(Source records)
_____
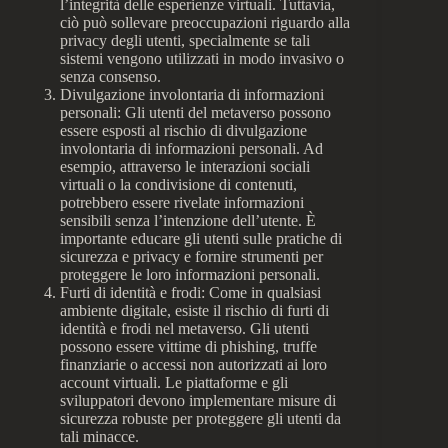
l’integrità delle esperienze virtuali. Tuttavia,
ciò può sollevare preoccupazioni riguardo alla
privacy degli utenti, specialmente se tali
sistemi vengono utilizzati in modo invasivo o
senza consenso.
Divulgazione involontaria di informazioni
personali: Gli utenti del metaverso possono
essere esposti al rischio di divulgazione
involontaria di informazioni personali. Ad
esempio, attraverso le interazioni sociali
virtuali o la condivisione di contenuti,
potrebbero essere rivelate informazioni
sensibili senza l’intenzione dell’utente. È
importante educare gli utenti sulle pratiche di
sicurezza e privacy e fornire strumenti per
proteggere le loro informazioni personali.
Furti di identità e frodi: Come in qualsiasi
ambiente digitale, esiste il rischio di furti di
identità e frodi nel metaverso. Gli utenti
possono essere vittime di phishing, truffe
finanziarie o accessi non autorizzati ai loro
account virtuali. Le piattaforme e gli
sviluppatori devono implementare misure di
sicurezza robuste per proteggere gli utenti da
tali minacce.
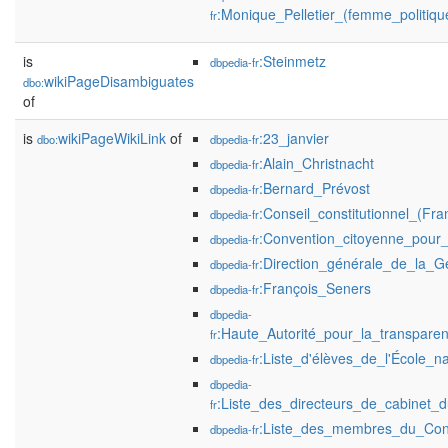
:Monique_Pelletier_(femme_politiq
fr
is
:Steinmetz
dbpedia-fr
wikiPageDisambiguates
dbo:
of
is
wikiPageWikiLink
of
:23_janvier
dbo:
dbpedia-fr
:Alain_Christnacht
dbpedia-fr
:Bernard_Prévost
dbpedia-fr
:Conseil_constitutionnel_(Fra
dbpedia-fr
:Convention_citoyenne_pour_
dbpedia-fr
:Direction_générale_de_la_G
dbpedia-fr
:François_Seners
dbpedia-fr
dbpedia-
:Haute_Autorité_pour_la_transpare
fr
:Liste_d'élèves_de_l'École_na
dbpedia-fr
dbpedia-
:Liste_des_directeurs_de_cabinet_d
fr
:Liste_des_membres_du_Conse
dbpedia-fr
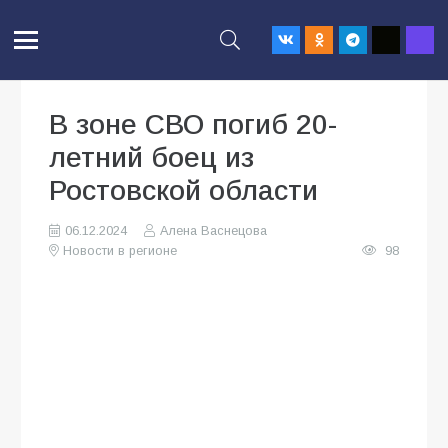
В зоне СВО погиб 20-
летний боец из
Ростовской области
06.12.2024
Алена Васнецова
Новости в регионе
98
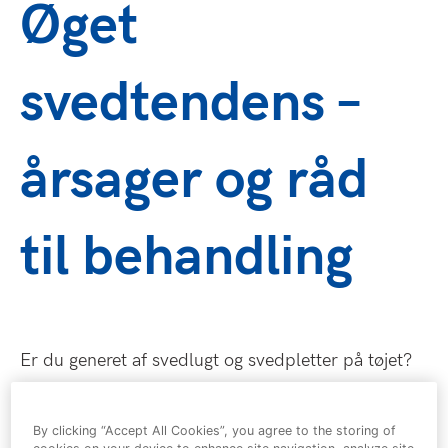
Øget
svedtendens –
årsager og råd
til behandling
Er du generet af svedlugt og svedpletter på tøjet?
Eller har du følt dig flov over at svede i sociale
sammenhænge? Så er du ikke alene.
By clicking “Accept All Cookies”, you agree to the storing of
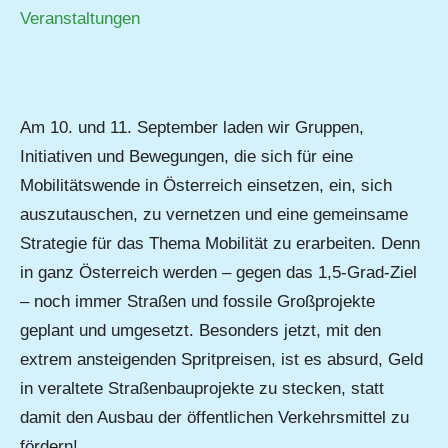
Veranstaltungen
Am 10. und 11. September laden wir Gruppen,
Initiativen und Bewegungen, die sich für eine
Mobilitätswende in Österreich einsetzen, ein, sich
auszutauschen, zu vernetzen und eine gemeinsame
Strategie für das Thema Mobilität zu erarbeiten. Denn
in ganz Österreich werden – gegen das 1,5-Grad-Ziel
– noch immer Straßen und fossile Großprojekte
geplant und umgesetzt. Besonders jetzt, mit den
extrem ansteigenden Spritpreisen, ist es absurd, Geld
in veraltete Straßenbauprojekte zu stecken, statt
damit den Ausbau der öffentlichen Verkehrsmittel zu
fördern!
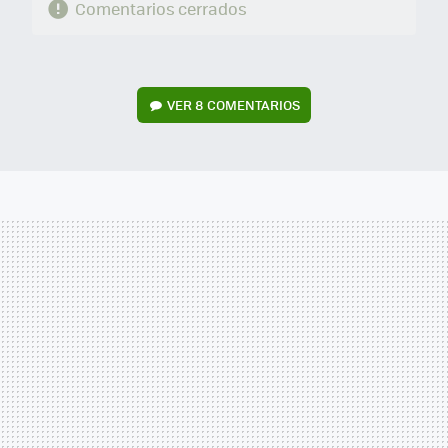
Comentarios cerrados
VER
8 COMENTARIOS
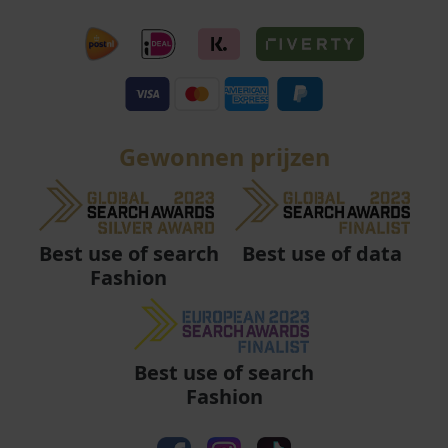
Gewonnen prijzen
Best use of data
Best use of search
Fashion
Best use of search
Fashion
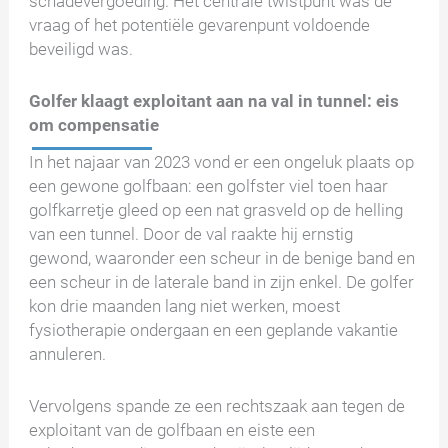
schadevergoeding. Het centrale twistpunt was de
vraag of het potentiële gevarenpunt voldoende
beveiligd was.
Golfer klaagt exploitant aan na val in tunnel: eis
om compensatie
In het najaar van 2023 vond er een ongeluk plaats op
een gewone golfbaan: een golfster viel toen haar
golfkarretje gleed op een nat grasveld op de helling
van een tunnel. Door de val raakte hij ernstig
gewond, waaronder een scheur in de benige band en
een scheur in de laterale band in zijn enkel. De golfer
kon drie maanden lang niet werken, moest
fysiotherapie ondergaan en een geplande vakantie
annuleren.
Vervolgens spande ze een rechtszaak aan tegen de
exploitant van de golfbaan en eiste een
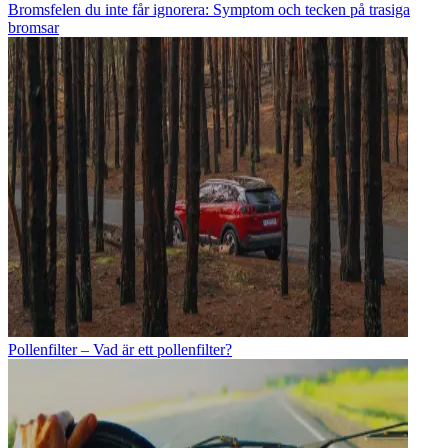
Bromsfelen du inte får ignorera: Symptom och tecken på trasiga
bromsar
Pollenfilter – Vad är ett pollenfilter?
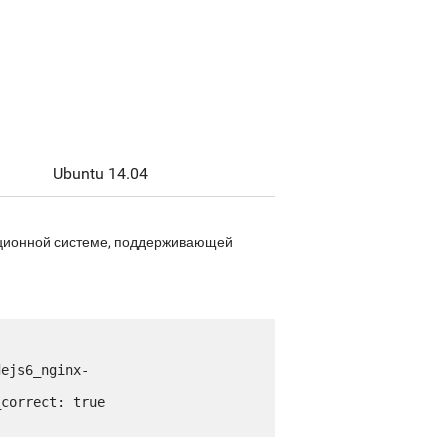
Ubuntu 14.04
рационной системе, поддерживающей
_____
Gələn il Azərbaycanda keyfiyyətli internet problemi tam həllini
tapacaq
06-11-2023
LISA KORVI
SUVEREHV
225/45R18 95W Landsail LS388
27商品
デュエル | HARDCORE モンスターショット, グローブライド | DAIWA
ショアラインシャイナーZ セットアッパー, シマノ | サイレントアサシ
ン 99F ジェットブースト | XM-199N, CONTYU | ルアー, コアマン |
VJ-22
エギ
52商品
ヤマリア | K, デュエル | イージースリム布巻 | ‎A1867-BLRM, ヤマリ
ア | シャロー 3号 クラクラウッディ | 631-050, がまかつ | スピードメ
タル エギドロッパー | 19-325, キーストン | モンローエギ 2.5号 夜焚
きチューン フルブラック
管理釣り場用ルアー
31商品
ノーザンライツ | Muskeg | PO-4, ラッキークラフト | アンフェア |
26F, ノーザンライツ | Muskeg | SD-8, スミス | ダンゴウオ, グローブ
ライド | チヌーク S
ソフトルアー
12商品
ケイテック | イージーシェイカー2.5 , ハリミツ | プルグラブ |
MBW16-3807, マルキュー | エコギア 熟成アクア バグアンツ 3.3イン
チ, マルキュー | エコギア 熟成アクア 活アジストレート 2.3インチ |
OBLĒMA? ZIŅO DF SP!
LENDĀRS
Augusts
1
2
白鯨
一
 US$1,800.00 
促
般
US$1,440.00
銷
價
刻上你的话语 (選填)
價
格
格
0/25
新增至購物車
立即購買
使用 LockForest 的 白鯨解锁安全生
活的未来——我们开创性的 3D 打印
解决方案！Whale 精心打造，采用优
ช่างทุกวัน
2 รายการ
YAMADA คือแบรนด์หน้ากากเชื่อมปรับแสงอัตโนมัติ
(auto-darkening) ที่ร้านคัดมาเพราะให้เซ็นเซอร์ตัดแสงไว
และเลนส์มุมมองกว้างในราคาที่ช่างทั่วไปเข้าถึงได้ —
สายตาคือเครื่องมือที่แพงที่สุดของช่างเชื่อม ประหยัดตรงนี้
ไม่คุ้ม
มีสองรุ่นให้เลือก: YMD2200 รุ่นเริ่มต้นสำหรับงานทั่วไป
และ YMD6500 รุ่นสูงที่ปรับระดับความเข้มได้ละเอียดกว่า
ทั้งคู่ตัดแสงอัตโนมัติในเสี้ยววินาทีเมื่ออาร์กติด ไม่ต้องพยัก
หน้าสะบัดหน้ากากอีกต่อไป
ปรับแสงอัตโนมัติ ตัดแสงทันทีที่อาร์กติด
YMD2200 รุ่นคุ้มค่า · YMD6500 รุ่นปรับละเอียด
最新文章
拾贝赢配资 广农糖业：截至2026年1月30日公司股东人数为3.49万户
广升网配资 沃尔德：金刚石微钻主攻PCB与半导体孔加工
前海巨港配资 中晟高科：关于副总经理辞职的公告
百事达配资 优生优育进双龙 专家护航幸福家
_____
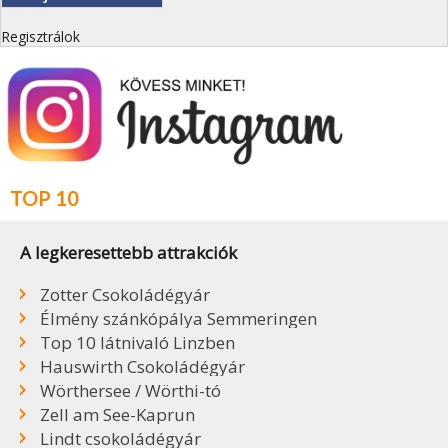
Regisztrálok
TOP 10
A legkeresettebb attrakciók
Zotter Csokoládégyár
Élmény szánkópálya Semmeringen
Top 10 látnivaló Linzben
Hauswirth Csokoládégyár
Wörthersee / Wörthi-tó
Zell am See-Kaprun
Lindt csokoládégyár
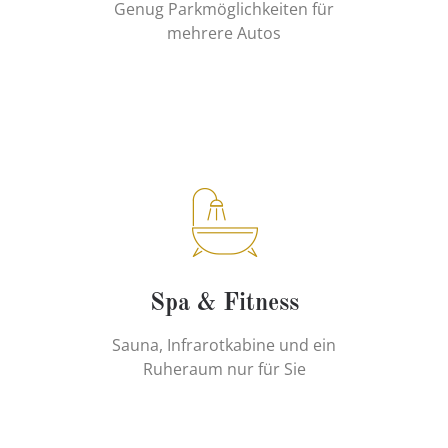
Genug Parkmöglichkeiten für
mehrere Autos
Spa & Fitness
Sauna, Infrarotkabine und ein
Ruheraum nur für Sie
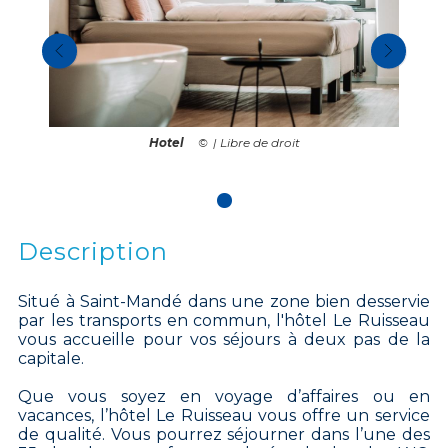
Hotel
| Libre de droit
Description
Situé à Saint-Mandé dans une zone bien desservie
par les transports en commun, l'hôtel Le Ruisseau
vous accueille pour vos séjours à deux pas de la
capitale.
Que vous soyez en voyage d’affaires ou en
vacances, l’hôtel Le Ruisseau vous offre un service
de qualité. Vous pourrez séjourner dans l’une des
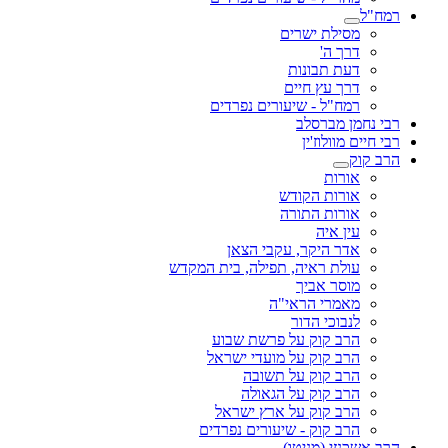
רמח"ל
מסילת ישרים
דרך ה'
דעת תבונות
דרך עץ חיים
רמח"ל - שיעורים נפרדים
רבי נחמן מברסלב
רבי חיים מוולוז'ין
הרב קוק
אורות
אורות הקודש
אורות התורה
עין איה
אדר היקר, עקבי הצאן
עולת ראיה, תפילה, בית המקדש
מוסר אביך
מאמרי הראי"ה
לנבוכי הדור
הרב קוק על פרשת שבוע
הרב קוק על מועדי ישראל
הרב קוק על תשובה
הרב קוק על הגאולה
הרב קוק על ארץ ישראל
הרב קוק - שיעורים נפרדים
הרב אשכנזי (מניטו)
_____
» **What to do**
Please say how many lines in the records contain the word "שיעורים", and give only that number.

» **Finished task**
2